(Saved entries)
#####

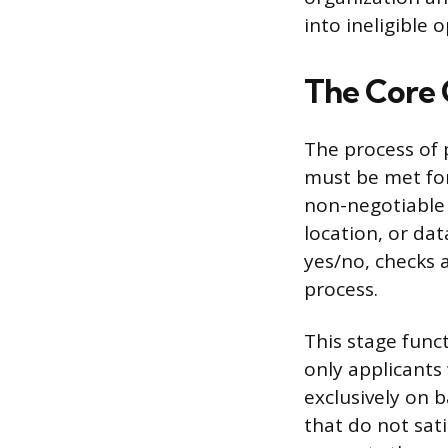
into ineligible 
The Core 
The process of 
must be met for
non-negotiable f
location, or dat
yes/no, checks 
process.
This stage fun
only applicants
exclusively on b
that do not sati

#####

# Problem to solve:
Word for word, set down every record, keeping the images out.

# Completed exercise:
into ineligible 
The Core 
The process of 
must be met for
non-negotiable f
location, or dat
yes/no, checks 
process.
This stage fun
only applicants
exclusively on b
that do not sati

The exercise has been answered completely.